Cole shook Maddie’s hand before she hugged Julie.

When they were finished, Maddie turned to Cole. “It’s really good to meet you. Daniel’s been full of questions about the resort.”

“I only mentioned it a couple of times,” Daniel replied.

“A lot more than a couple,” Maddie said pleasantly as she lowered a wriggling Nellie to the floor.

Cole smiled. “Ask me whatever you like. I’ll tell you what I can.”

Julie was watching all of this. He could feel it without looking at her directly. She was tracking each of them, noticing their expressions and how they acted toward each other.
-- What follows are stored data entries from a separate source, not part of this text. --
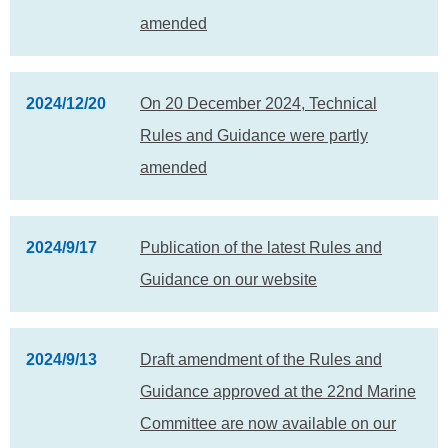
amended
2024/12/20
On 20 December 2024, Technical
Rules and Guidance were partly
amended
2024/9/17
Publication of the latest Rules and
Guidance on our website
2024/9/13
Draft amendment of the Rules and
Guidance approved at the 22nd Marine
Committee are now available on our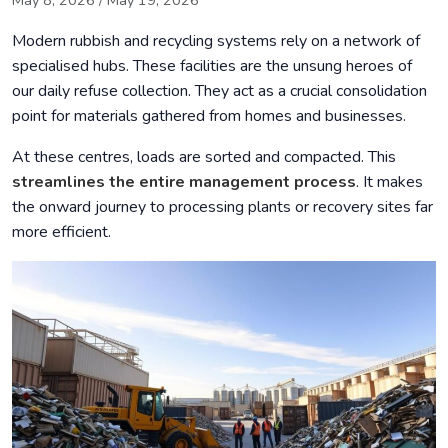
May 8, 2026
/
May 19, 2026
Environmental and Economic Benefits
Modern rubbish and recycling systems rely on a network of
Contribution to the Circular Economy
specialised hubs. These facilities are the unsung heroes of
our daily refuse collection. They act as a crucial consolidation
Public and Commercial Waste Management
point for materials gathered from homes and businesses.
Compliance with UK Environmental Regulations
At these centres, loads are sorted and compacted. This
Handling Hazardous Waste Safely
streamlines the entire management process
. It makes
Technological Advances and Future Trends
the onward journey to processing plants or recovery sites far
more efficient.
Tips for Choosing the Right Waste Transfer Station
Conclusion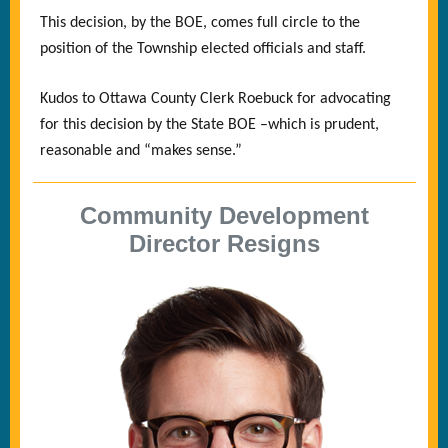
This decision, by the BOE, comes full circle to the
position of the Township elected officials and staff.
Kudos to Ottawa County Clerk Roebuck for advocating
for this decision by the State BOE –which is prudent,
reasonable and “makes sense.”
Community Development
Director Resigns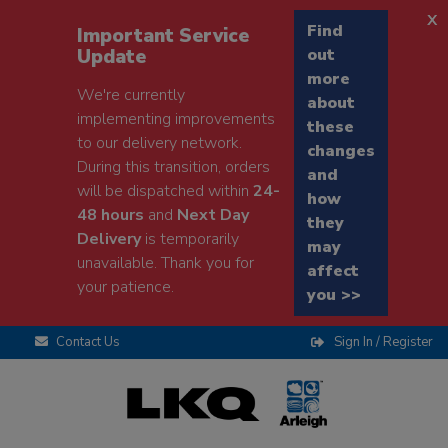
x
Find
Important Service
Update
out
more
We're currently
about
implementing improvements
these
to our delivery network.
changes
During this transition, orders
and
will be dispatched within
24-
how
48 hours
and
Next Day
they
Delivery
is temporarily
may
unavailable. Thank you for
affect
your patience.
you >>
Contact Us
Sign In / Register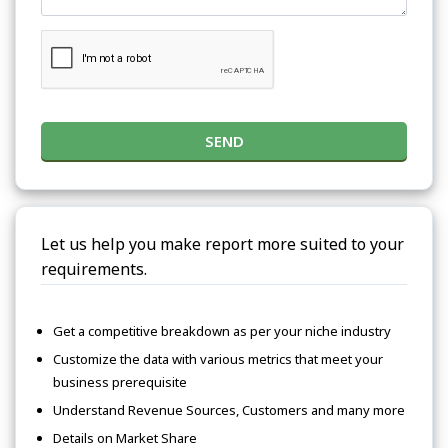
SEND
Let us help you make report more suited to your
requirements.
Get a competitive breakdown as per your niche industry
Customize the data with various metrics that meet your
business prerequisite
Understand Revenue Sources, Customers and many more
Details on Market Share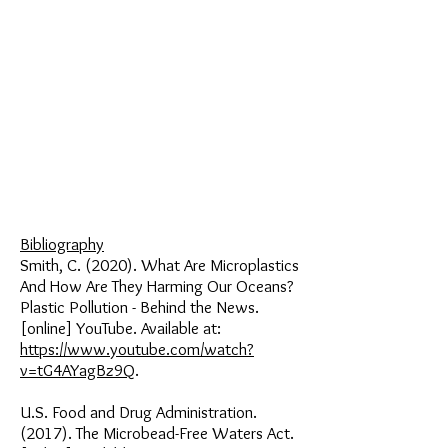
Bibliography
Smith, C. (2020). What Are Microplastics
And How Are They Harming Our Oceans?
Plastic Pollution - Behind the News.
[online] YouTube. Available at:
https://www.youtube.com/watch?
v=tG4AYagBz9Q
.
U.S. Food and Drug Administration.
(2017). The Microbead-Free Waters Act.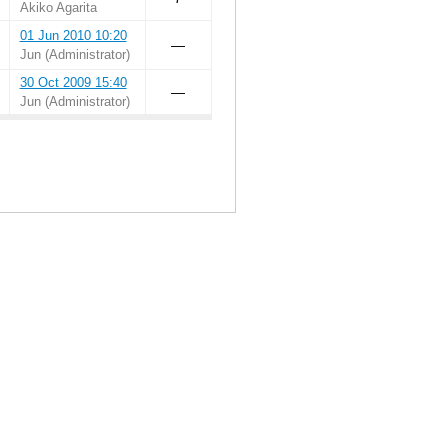
Akiko Agarita
01 Jun 2010 10:20
—
Jun (Administrator)
30 Oct 2009 15:40
—
Jun (Administrator)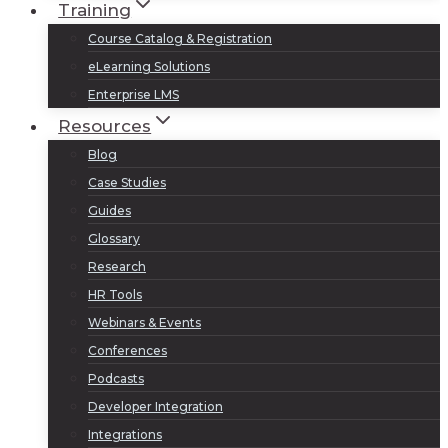
Training
Course Catalog & Registration
eLearning Solutions
Enterprise LMS
Resources
Blog
Case Studies
Guides
Glossary
Research
HR Tools
Webinars & Events
Conferences
Podcasts
Developer Integration
Integrations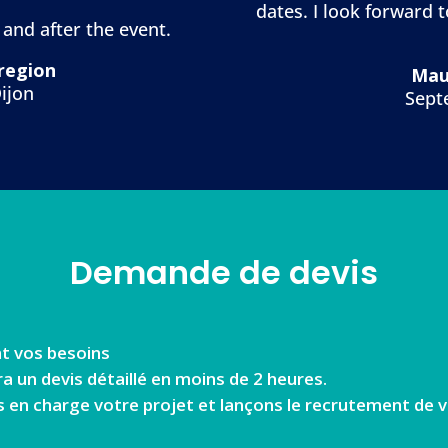
dates. I look forward 
 and after the event.
 region
Mau
ijon
Sept
Demande de devis
t vos besoins
un devis détaillé en moins de 2 heures.
s en charge votre projet et lançons le recrutement de v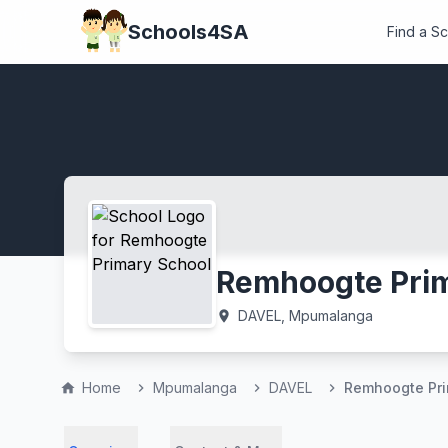
Schools4SA
Find a S
Remhoogte Prim
DAVEL, Mpumalanga
location_on
Home
Mpumalanga
DAVEL
Remhoogte Pri
home
chevron_right
chevron_right
chevron_right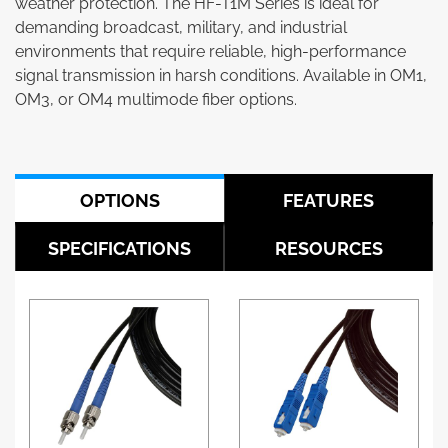
weather protection. The HF-T1M Series is ideal for
demanding broadcast, military, and industrial
environments that require reliable, high-performance
signal transmission in harsh conditions. Available in OM1,
OM3, or OM4 multimode fiber options.
OPTIONS
FEATURES
SPECIFICATIONS
RESOURCES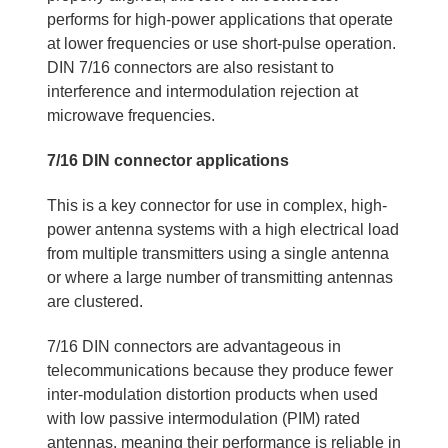
performs for high-power applications that operate
at lower frequencies or use short-pulse operation.
DIN 7/16 connectors are also resistant to
interference and intermodulation rejection at
microwave frequencies.
7/16 DIN connector applications
This is a key connector for use in complex, high-
power antenna systems with a high electrical load
from multiple transmitters using a single antenna
or where a large number of transmitting antennas
are clustered.
7/16 DIN connectors are advantageous in
telecommunications because they produce fewer
inter-modulation distortion products when used
with low passive intermodulation (PIM) rated
antennas, meaning their performance is reliable in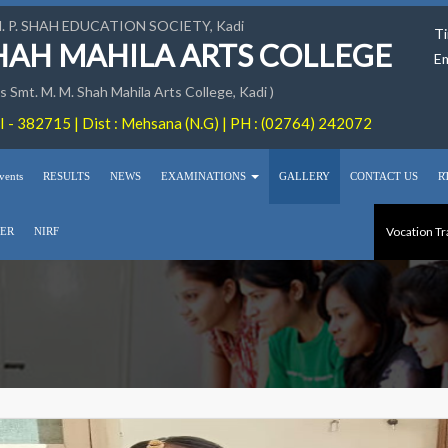
M. P. SHAH EDUCATION SOCIETY, Kadi
Ti
SHAH MAHILA ARTS COLLEGE
Em
 Smt. M. M. Shah Mahila Arts College, Kadi )
 - 382715 | Dist : Mehsana (N.G) | PH : (02764) 242072
vents
RESULTS
NEWS
EXAMINATIONS
GALLERY
CONTACT US
R
Vocation Tr
ER
NIRF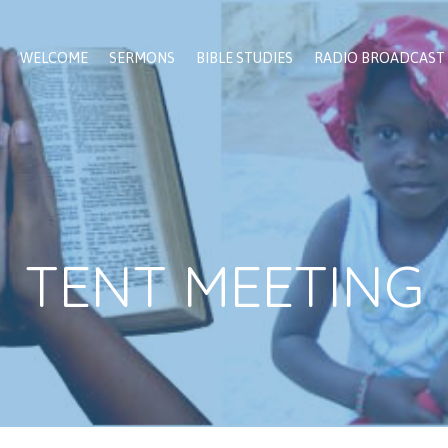
WELCOME
SERMONS
BIBLE STUDIES
RADIO BROADCAST
TENT MEETING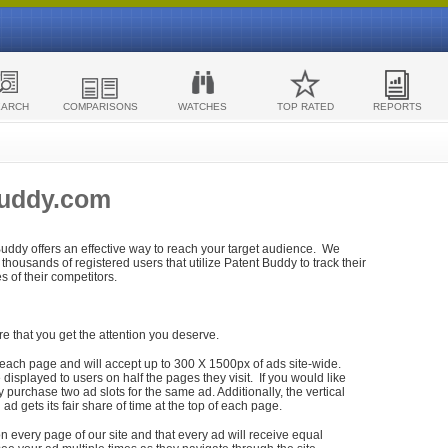
EARCH
COMPARISONS
WATCHES
TOP RATED
REPORTS
Buddy.com
 Buddy offers an effective way to reach your target audience. We
housands of registered users that utilize Patent Buddy to track their
ies of their competitors.
re that you get the attention you deserve.
each page and will accept up to 300 X 1500px of ads site-wide.
isplayed to users on half the pages they visit. If you would like
purchase two ad slots for the same ad. Additionally, the vertical
h ad gets its fair share of time at the top of each page.
n every page of our site and that every ad will receive equal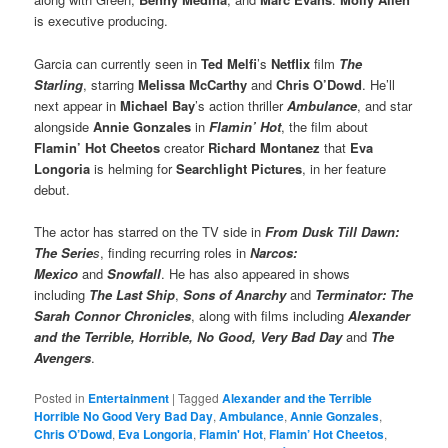
is executive producing.
Garcia can currently seen in
Ted Melfi
’s
Netflix
film
The
Starling
, starring
Melissa McCarthy
and
Chris O’Dowd
. He’ll
next appear in
Michael Bay
’s action thriller
Ambulance
, and star
alongside
Annie Gonzales
in
Flamin’ Hot
, the film about
Flamin’ Hot Cheetos
creator
Richard Montanez
that
Eva
Longoria
is helming for
Searchlight Pictures
, in her feature
debut.
The actor has starred on the TV side in
From Dusk Till Dawn:
The Serie
s
, finding recurring roles in
Narcos:
Mexico
and
Snowfall
. He has also appeared in shows
including
The Last Ship
,
Sons of Anarchy
and
Terminator: The
Sarah Connor Chronicles
, along with films including
Alexander
and the Terrible, Horrible, No Good, Very Bad Day
and
The
Avengers
.
Posted in
Entertainment
|
Tagged
Alexander and the Terrible
Horrible No Good Very Bad Day
,
Ambulance
,
Annie Gonzales
,
Chris O’Dowd
,
Eva Longoria
,
Flamin' Hot
,
Flamin’ Hot Cheetos
,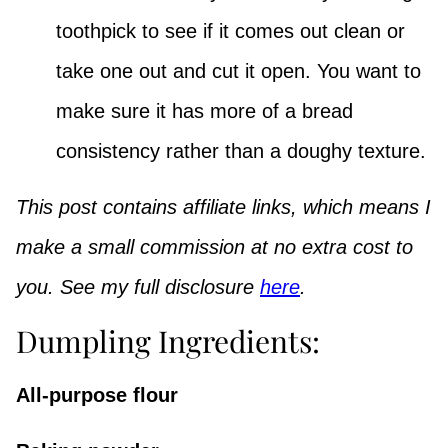
toothpick to see if it comes out clean or
take one out and cut it open. You want to
make sure it has more of a bread
consistency rather than a doughy texture.
This post contains affiliate links, which means I
make a small commission at no extra cost to
you. See my full disclosure
here
.
Dumpling Ingredients:
All-purpose flour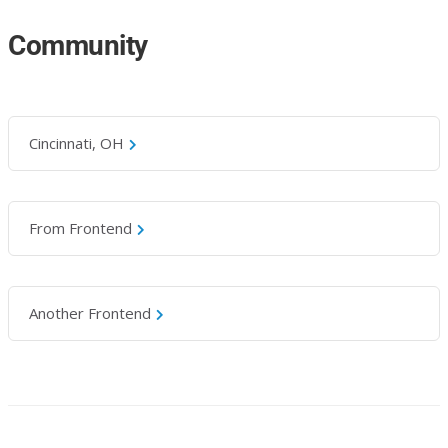
Community
Cincinnati, OH
From Frontend
Another Frontend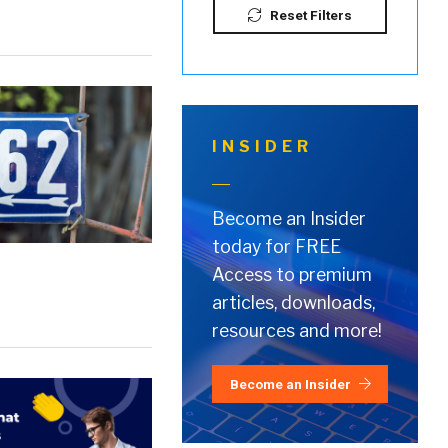
Reset Filters
INSIDER
Become an Insider
today for FREE
Access to premium
articles, downloads,
resources and more!
Become an Insider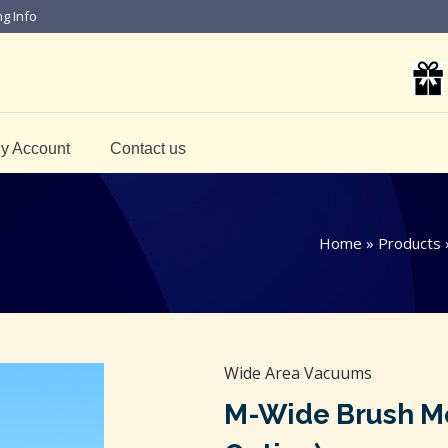
ng Info
y Account
Contact us
Home
»
Products
Wide Area Vacuums
M-Wide Brush Mot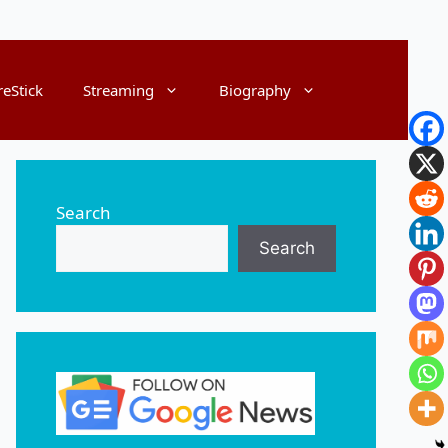
reStick
Streaming
Biography
Search
Search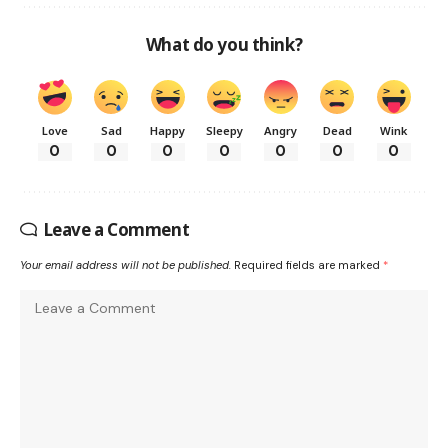
What do you think?
Love
Sad
Happy
Sleepy
Angry
Dead
Wink
0
0
0
0
0
0
0
Leave a Comment
Your email address will not be published.
Required fields are marked
*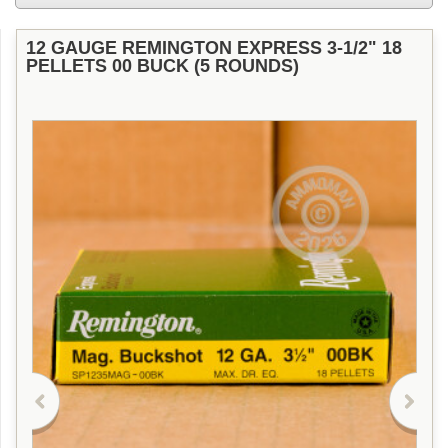
12 GAUGE REMINGTON EXPRESS 3-1/2" 18
PELLETS 00 BUCK (5 ROUNDS)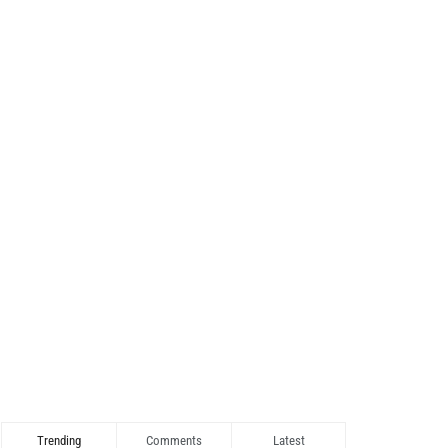
Trending
Comments
Latest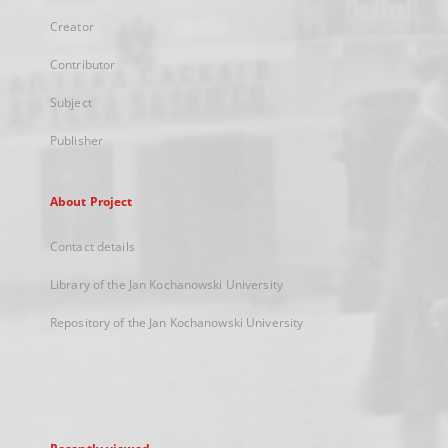
Creator
Contributor
Subject
Publisher
About Project
Contact details
Library of the Jan Kochanowski University
Repository of the Jan Kochanowski University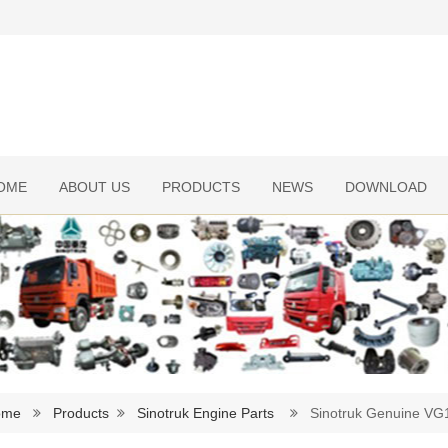
OME
ABOUT US
PRODUCTS
NEWS
DOWNLOAD
ome
Products
Sinotruk Engine Parts
Sinotruk Genuine VG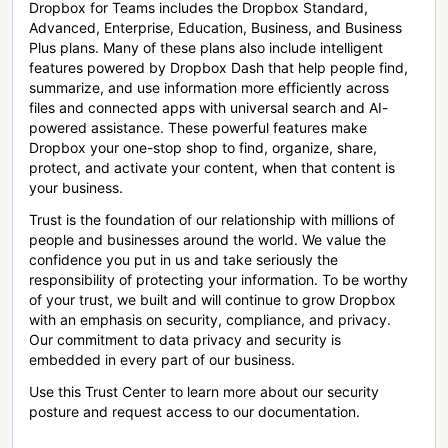
Dropbox for Teams includes the Dropbox Standard,
Advanced, Enterprise, Education, Business, and Business
Plus plans. Many of these plans also include intelligent
features powered by Dropbox Dash that help people find,
summarize, and use information more efficiently across
files and connected apps with universal search and AI-
powered assistance. These powerful features make
Dropbox your one-stop shop to find, organize, share,
protect, and activate your content, when that content is
your business.
Trust is the foundation of our relationship with millions of
people and businesses around the world. We value the
confidence you put in us and take seriously the
responsibility of protecting your information. To be worthy
of your trust, we built and will continue to grow Dropbox
with an emphasis on security, compliance, and privacy.
Our commitment to data privacy and security is
embedded in every part of our business.
Use this Trust Center to learn more about our security
posture and request access to our documentation.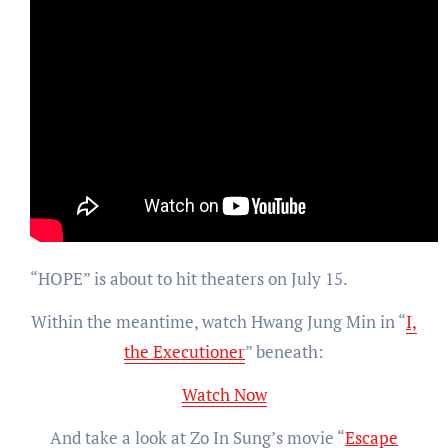
“HOPE” is about to hit theaters on July 15.
Within the meantime, watch Hwang Jung Min in “
I,
the Executioner
” beneath:
Watch Now
And take a look at Zo In Sung’s movie “
Escape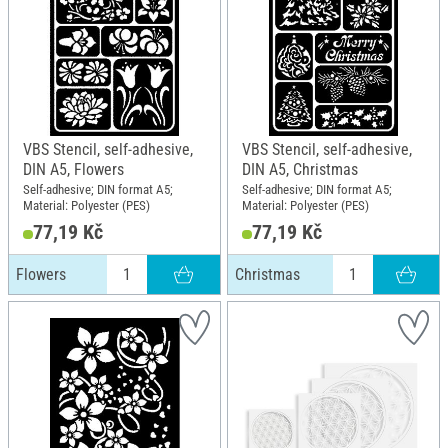
VBS Stencil, self-adhesive,
VBS Stencil, self-adhesive,
DIN A5, Flowers
DIN A5, Christmas
Self-adhesive; DIN format A5;
Self-adhesive; DIN format A5;
Material: Polyester (PES)
Material: Polyester (PES)
77,19 Kč
77,19 Kč
Flowers
Christmas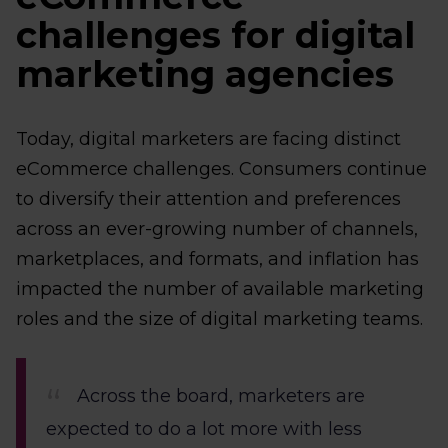
challenges for digital
marketing agencies
Today, digital marketers are facing distinct
eCommerce challenges. Consumers continue
to diversify their attention and preferences
across an ever-growing number of channels,
marketplaces, and formats, and inflation has
impacted the number of available marketing
roles and the size of digital marketing teams.
Across the board, marketers are
expected to do a lot more with less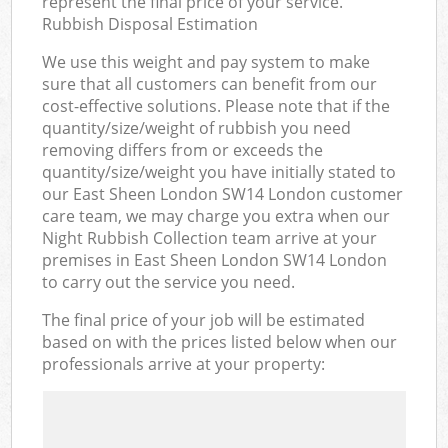
represent the final price of your service.
Rubbish Disposal Estimation
We use this weight and pay system to make
sure that all customers can benefit from our
cost-effective solutions. Please note that if the
quantity/size/weight of rubbish you need
removing differs from or exceeds the
quantity/size/weight you have initially stated to
our East Sheen London SW14 London customer
care team, we may charge you extra when our
Night Rubbish Collection team arrive at your
premises in East Sheen London SW14 London
to carry out the service you need.
The final price of your job will be estimated
based on with the prices listed below when our
professionals arrive at your property: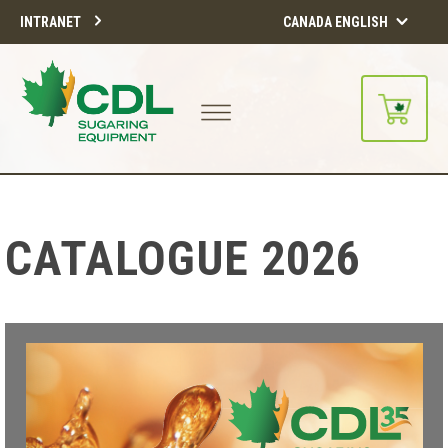
INTRANET
CANADA ENGLISH
CATALOGUE 2026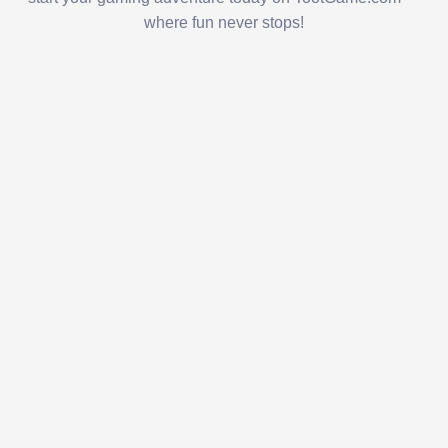
where fun never stops!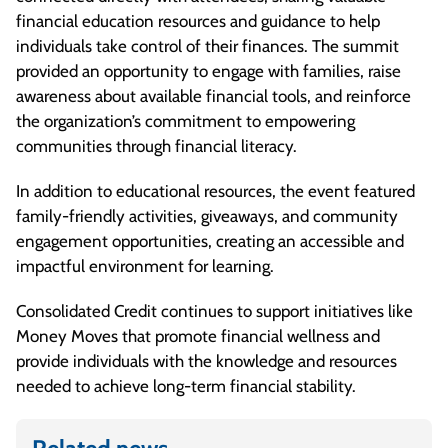
financial education resources and guidance to help
individuals take control of their finances. The summit
provided an opportunity to engage with families, raise
awareness about available financial tools, and reinforce
the organization’s commitment to empowering
communities through financial literacy.
In addition to educational resources, the event featured
family-friendly activities, giveaways, and community
engagement opportunities, creating an accessible and
impactful environment for learning.
Consolidated Credit continues to support initiatives like
Money Moves that promote financial wellness and
provide individuals with the knowledge and resources
needed to achieve long-term financial stability.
Nellie had taken hold of Cole’s hand.

He wasn’t sure when that had happened.

She was tugging him gently, as if she’d decided he was going in the right direction and she was helping him along. He let her lead him a step or two, which seemed to satisfy some requirement she’d set.

Julie fell into step beside him. She looked at their joined hands—his large one and the small round grip of her granddaughter’s—and she smiled.

“You look good together,” Julie said softly.

“It’s Nellie’s cuteness that makes us look good,” he whispered back.

Daniel sighed. “You won’t say that at three o’clock in the morning when she decides it’s time to get up.”

Julie patted his arm. “You don’t have to worry about that. Nana’s here to give Nellie lots of cuddles.”

And looking at the besotted grin on Julie’s face, Cole guessed that she was hoping Nellie would be up before sunrise each morning.